[Records supplied — start]

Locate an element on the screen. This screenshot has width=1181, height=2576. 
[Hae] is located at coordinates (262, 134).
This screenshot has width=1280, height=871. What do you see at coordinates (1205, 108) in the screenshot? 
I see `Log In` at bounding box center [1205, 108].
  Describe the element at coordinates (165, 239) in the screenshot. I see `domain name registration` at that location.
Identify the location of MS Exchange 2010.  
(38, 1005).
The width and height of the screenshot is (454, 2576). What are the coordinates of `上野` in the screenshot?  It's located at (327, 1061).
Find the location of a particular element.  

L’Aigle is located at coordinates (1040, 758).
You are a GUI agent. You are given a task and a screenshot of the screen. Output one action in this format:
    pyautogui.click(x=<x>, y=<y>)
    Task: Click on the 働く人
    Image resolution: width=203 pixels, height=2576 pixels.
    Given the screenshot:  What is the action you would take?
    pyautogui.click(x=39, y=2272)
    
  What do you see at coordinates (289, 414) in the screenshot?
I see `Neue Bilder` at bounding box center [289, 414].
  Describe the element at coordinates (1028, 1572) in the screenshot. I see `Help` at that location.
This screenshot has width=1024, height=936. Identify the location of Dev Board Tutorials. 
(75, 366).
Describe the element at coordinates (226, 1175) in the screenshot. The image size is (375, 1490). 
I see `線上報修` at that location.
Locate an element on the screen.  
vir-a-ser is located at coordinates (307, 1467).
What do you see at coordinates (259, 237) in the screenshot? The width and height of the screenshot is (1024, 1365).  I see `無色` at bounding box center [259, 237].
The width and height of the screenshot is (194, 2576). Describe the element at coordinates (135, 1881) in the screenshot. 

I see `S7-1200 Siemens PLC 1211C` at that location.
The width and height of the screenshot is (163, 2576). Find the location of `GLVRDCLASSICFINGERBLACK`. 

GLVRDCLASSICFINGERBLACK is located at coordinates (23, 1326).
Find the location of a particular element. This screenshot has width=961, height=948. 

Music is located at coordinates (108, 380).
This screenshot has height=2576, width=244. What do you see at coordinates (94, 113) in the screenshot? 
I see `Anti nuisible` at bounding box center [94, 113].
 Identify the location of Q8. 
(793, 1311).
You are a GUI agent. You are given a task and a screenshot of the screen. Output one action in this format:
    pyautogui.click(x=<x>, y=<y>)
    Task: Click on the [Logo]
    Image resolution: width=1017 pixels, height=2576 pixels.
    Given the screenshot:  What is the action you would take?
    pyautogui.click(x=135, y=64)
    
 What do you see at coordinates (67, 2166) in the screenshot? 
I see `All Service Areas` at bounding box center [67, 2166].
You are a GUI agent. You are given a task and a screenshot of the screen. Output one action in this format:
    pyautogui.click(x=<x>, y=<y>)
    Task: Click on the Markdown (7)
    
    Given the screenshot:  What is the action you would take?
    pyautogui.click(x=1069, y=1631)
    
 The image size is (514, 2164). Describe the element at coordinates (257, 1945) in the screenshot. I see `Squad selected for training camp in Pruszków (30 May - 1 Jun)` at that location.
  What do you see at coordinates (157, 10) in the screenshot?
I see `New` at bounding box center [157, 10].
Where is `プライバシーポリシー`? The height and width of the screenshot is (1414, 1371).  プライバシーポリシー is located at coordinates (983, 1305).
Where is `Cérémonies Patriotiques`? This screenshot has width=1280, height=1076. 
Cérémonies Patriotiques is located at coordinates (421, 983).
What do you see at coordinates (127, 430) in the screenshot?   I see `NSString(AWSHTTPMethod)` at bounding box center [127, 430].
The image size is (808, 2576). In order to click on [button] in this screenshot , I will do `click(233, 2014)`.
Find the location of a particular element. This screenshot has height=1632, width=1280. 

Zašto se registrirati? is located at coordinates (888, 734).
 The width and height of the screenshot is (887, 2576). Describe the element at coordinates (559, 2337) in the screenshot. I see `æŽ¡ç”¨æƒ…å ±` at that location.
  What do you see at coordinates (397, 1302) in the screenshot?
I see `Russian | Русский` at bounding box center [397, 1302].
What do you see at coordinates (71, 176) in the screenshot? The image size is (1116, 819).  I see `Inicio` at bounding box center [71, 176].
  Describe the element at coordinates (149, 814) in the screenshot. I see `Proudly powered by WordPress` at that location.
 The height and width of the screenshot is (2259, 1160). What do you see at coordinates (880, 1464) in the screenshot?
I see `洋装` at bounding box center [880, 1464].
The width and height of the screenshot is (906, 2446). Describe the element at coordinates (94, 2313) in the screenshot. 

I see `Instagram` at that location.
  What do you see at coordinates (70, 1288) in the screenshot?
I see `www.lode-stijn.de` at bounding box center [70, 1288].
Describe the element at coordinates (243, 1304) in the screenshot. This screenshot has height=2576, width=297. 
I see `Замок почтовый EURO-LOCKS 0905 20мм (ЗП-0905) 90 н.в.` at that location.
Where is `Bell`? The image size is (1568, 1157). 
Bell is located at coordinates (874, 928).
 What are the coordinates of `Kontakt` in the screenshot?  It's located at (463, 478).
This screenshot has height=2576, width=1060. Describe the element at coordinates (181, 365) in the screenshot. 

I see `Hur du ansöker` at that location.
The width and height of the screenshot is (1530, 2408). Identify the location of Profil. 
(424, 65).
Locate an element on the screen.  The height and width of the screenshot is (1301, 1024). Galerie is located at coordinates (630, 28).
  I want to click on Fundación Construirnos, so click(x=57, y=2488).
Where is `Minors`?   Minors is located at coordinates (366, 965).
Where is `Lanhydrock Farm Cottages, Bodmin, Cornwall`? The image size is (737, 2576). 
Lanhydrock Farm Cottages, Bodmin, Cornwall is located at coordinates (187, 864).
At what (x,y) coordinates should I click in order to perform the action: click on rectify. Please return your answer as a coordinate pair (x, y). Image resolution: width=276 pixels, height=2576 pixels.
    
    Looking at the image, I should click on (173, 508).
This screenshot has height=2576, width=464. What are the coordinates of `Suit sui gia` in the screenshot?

[Records supplied — finish]

Restate the data in full so that no line differs from the original.

Locate an element on the screen. This screenshot has width=1181, height=2576. 
[Hae] is located at coordinates (262, 134).
This screenshot has width=1280, height=871. What do you see at coordinates (1205, 108) in the screenshot? 
I see `Log In` at bounding box center [1205, 108].
  Describe the element at coordinates (165, 239) in the screenshot. I see `domain name registration` at that location.
Identify the location of MS Exchange 2010.  
(38, 1005).
The width and height of the screenshot is (454, 2576). What are the coordinates of `上野` in the screenshot?  It's located at (327, 1061).
Find the location of a particular element.  

L’Aigle is located at coordinates (1040, 758).
You are a GUI agent. You are given a task and a screenshot of the screen. Output one action in this format:
    pyautogui.click(x=<x>, y=<y>)
    Task: Click on the 働く人
    Image resolution: width=203 pixels, height=2576 pixels.
    Given the screenshot:  What is the action you would take?
    pyautogui.click(x=39, y=2272)
    
  What do you see at coordinates (289, 414) in the screenshot?
I see `Neue Bilder` at bounding box center [289, 414].
  Describe the element at coordinates (1028, 1572) in the screenshot. I see `Help` at that location.
This screenshot has width=1024, height=936. Identify the location of Dev Board Tutorials. 
(75, 366).
Describe the element at coordinates (226, 1175) in the screenshot. The image size is (375, 1490). 
I see `線上報修` at that location.
Locate an element on the screen.  
vir-a-ser is located at coordinates (307, 1467).
What do you see at coordinates (259, 237) in the screenshot? The width and height of the screenshot is (1024, 1365).  I see `無色` at bounding box center [259, 237].
The width and height of the screenshot is (194, 2576). Describe the element at coordinates (135, 1881) in the screenshot. 

I see `S7-1200 Siemens PLC 1211C` at that location.
The width and height of the screenshot is (163, 2576). Find the location of `GLVRDCLASSICFINGERBLACK`. 

GLVRDCLASSICFINGERBLACK is located at coordinates (23, 1326).
Find the location of a particular element. This screenshot has width=961, height=948. 

Music is located at coordinates (108, 380).
This screenshot has height=2576, width=244. What do you see at coordinates (94, 113) in the screenshot? 
I see `Anti nuisible` at bounding box center [94, 113].
 Identify the location of Q8. 
(793, 1311).
You are a GUI agent. You are given a task and a screenshot of the screen. Output one action in this format:
    pyautogui.click(x=<x>, y=<y>)
    Task: Click on the [Logo]
    Image resolution: width=1017 pixels, height=2576 pixels.
    Given the screenshot:  What is the action you would take?
    pyautogui.click(x=135, y=64)
    
 What do you see at coordinates (67, 2166) in the screenshot? 
I see `All Service Areas` at bounding box center [67, 2166].
You are a GUI agent. You are given a task and a screenshot of the screen. Output one action in this format:
    pyautogui.click(x=<x>, y=<y>)
    Task: Click on the Markdown (7)
    
    Given the screenshot:  What is the action you would take?
    pyautogui.click(x=1069, y=1631)
    
 The image size is (514, 2164). Describe the element at coordinates (257, 1945) in the screenshot. I see `Squad selected for training camp in Pruszków (30 May - 1 Jun)` at that location.
  What do you see at coordinates (157, 10) in the screenshot?
I see `New` at bounding box center [157, 10].
Where is `プライバシーポリシー`? The height and width of the screenshot is (1414, 1371).  プライバシーポリシー is located at coordinates (983, 1305).
Where is `Cérémonies Patriotiques`? This screenshot has width=1280, height=1076. 
Cérémonies Patriotiques is located at coordinates (421, 983).
What do you see at coordinates (127, 430) in the screenshot?   I see `NSString(AWSHTTPMethod)` at bounding box center [127, 430].
The image size is (808, 2576). In order to click on [button] in this screenshot , I will do `click(233, 2014)`.
Find the location of a particular element. This screenshot has height=1632, width=1280. 

Zašto se registrirati? is located at coordinates (888, 734).
 The width and height of the screenshot is (887, 2576). Describe the element at coordinates (559, 2337) in the screenshot. I see `æŽ¡ç”¨æƒ…å ±` at that location.
  What do you see at coordinates (397, 1302) in the screenshot?
I see `Russian | Русский` at bounding box center [397, 1302].
What do you see at coordinates (71, 176) in the screenshot? The image size is (1116, 819).  I see `Inicio` at bounding box center [71, 176].
  Describe the element at coordinates (149, 814) in the screenshot. I see `Proudly powered by WordPress` at that location.
 The height and width of the screenshot is (2259, 1160). What do you see at coordinates (880, 1464) in the screenshot?
I see `洋装` at bounding box center [880, 1464].
The width and height of the screenshot is (906, 2446). Describe the element at coordinates (94, 2313) in the screenshot. 

I see `Instagram` at that location.
  What do you see at coordinates (70, 1288) in the screenshot?
I see `www.lode-stijn.de` at bounding box center [70, 1288].
Describe the element at coordinates (243, 1304) in the screenshot. This screenshot has height=2576, width=297. 
I see `Замок почтовый EURO-LOCKS 0905 20мм (ЗП-0905) 90 н.в.` at that location.
Where is `Bell`? The image size is (1568, 1157). 
Bell is located at coordinates (874, 928).
 What are the coordinates of `Kontakt` in the screenshot?  It's located at (463, 478).
This screenshot has height=2576, width=1060. Describe the element at coordinates (181, 365) in the screenshot. 

I see `Hur du ansöker` at that location.
The width and height of the screenshot is (1530, 2408). Identify the location of Profil. 
(424, 65).
Locate an element on the screen.  The height and width of the screenshot is (1301, 1024). Galerie is located at coordinates (630, 28).
  I want to click on Fundación Construirnos, so click(x=57, y=2488).
Where is `Minors`?   Minors is located at coordinates (366, 965).
Where is `Lanhydrock Farm Cottages, Bodmin, Cornwall`? The image size is (737, 2576). 
Lanhydrock Farm Cottages, Bodmin, Cornwall is located at coordinates (187, 864).
At what (x,y) coordinates should I click in order to perform the action: click on rectify. Please return your answer as a coordinate pair (x, y). Image resolution: width=276 pixels, height=2576 pixels.
    
    Looking at the image, I should click on (173, 508).
This screenshot has height=2576, width=464. What are the coordinates of `Suit sui gia` in the screenshot?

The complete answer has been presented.